Granted, I was sporadically gripped by personalities who had the poor taste to taint sports with truth: Muhammad Ali, Curt Flood, Arthur Ashe, Billie Jean King, Marvin Miller, Bill Russell, John Carlos, Howard Cosell, Dave Meggyesy, Jim Bouton. I’d detour into their legal cases or read their bestselling books, but there was always the GAME wooing me back to blessed unreality: gushing stats, oozing slo-mo, Roone Arledge’s crowd shots, Marv Albert’s descriptive brilliance, the silent beauty of Walt Frazier, the sight of Arnold Palmer smoking cigarettes on the fairway just like my father.

Heavyweight champ Muhammad Ali training at N'Sele Gym in Zaire on Oct. 23, 1974.
(Horst Faas / Associated Press)

Wow. Ditching blatant injustice for trivial distraction was dreamy.
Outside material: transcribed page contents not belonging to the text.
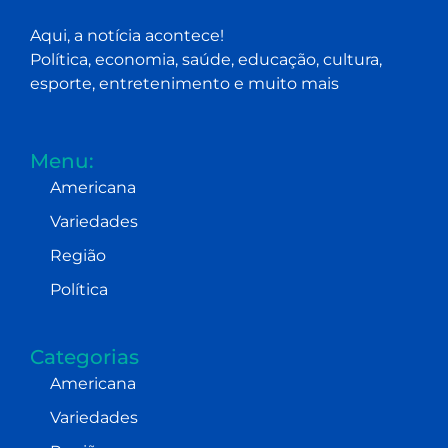
Aqui, a notícia acontece!
Política, economia, saúde, educação, cultura,
esporte, entretenimento e muito mais
Menu:
Americana
Variedades
Região
Política
Categorias
Americana
Variedades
Later, as a pseudo-adult, I began feeling slightly queasy about the social silence of megawatt athletes. Long before the warping of the word platform, I wondered why they never used their platforms. But as a cum laude rationalization major, I decided it was as unfair to equate (oh, let’s say) Michael Jordan with Bill Russell as it was to compare the power numbers of Sammy Sosa and Babe Ruth. Not only that, I reasoned that Ali-Ashe-Flood were the anomalies; Nike-Reebok-Adidas pitchmen, the norms. Not only that, I realized that most athletes were just kids, immunized against societal ills by parents, coaches, boosters and their own breathtaking physicality.

I still just wanted to enjoy the GAME.

Well, goodbye to that. Too much has happened in the world to keep believing that sports play an effective defense against reality, that fields, courts and rinks are pockets of Camelot.

In all his brilliance, LeBron James’ game was never esthetically pleasing: Since his get-out-the-vote efforts, his jumper looks so much more fluid, no?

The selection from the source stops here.